Known limitations of PEX

  • For compiled dependencies, PEX relies on pre-built wheel packages to avoid cross compilation. What this means is that the chosen pypi needs to hold a wheel for each compatible platform. For example, compare the available package files for ruamel.yaml with pyyaml. In ruamel.yaml, there is a wheel for each permutation of major platform and major python versions supported. However, for pyyaml, there is only wheels provided for Windows. This means that you need to setup a cross compiler for each compatible platform you wish to support.

    • To avoid this, prefer packages that only rely on python code, or that have prebuilt wheels for the platforms you wish to support.
  • When building a PEX for both python2 with python3, be aware that python2 packages tend to rely on backports of stdlib enhancements (e.g the futures package). These backports cannot be installed in a python3 environment, which creates complications in the PEX binary. Specifically, it will attempt to lookup a dependency that doesn't exist in the packaged zip.

    • You can mitigate this using environment markers. However, for the most robust solution, generate separate PEX binaries for python2 and python3.
  • The PEX binary is directly executable in Unix environments (Linux or Mac OS X). However, for all environments, it can be run using python (e.g python my.pex).

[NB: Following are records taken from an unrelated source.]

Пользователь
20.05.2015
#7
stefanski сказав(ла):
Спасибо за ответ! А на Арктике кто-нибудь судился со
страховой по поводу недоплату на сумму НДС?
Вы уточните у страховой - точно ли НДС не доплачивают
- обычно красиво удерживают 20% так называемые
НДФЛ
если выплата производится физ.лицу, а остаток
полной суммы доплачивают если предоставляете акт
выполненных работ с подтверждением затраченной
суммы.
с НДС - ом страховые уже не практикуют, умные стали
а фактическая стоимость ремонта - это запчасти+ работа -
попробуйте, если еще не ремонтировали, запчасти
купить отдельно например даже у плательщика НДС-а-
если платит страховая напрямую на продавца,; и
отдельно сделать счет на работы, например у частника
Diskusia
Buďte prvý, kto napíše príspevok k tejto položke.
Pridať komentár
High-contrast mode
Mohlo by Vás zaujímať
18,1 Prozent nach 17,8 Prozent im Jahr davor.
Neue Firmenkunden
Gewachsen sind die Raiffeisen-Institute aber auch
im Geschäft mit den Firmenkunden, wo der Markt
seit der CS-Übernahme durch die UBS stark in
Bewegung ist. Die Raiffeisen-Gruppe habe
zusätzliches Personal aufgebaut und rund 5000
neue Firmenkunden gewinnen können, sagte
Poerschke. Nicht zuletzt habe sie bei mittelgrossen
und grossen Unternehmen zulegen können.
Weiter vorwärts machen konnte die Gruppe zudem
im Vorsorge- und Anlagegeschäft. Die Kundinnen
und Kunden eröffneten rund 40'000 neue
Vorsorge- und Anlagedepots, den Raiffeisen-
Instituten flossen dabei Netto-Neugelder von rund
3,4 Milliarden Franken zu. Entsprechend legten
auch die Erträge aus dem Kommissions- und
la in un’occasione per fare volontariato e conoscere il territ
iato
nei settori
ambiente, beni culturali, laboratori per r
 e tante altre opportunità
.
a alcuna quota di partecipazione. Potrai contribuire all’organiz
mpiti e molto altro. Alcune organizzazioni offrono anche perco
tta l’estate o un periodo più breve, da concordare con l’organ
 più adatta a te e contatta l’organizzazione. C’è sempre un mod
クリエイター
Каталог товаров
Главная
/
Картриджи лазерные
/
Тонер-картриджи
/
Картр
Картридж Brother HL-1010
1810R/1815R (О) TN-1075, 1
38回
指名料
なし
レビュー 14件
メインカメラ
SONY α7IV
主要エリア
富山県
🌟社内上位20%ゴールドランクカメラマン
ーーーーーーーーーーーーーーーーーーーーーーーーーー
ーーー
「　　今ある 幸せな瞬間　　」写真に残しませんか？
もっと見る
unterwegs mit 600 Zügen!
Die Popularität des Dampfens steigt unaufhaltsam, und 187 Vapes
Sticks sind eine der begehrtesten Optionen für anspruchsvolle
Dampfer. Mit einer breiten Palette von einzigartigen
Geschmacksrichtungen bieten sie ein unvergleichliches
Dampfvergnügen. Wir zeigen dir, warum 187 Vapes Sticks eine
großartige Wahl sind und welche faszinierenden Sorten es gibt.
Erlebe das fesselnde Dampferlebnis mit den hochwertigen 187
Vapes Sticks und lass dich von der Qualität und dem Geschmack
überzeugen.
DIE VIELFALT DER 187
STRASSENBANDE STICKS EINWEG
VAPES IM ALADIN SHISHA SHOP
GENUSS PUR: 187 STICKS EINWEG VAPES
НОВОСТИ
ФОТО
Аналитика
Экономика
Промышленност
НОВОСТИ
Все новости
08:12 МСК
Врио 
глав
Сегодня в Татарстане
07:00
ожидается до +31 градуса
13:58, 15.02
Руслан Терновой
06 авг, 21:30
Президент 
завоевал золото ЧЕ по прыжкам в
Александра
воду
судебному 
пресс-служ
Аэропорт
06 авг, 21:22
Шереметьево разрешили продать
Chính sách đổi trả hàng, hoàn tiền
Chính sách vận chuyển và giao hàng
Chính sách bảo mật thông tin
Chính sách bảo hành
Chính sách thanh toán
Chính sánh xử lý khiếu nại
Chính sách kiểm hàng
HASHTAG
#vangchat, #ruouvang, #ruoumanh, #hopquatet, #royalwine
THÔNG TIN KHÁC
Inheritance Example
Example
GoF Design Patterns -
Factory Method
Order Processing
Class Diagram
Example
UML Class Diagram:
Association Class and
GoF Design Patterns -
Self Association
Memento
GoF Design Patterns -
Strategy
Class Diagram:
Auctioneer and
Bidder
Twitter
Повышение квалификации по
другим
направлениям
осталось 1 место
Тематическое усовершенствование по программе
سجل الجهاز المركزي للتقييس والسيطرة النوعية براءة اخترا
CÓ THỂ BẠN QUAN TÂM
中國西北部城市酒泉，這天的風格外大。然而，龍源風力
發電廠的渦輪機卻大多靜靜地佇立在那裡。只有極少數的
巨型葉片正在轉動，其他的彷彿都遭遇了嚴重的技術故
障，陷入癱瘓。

  • There is a known limitation in Windows environments with python 2 that prevents the usage of pex in directories with a long path name. The pex pathing for imports does not seem to support long path names on Windows, hitting the 255 character limitation of path names.

Sample Usage

# ------------------------------------------------------------------------------------------------------
# ------------------------------------------------------------------------------------------------------

module "prepare_pex_environment" {

source = ""

# ----------------------------------------------------------------------------------------------------
# ----------------------------------------------------------------------------------------------------

# Parts of the path (folders and file names) to the python package directory
# housing the pex file.
pex_module_path_parts = <list(string)>

# Parts of the path (folders and files names) to the PEX executable for python
# as a list of strings.
python_pex_path_parts = <list(string)>





Parts of the path (folders and file names) to the python package directory housing the pex file.


Parts of the path (folders and files names) to the PEX executable for python as a list of strings.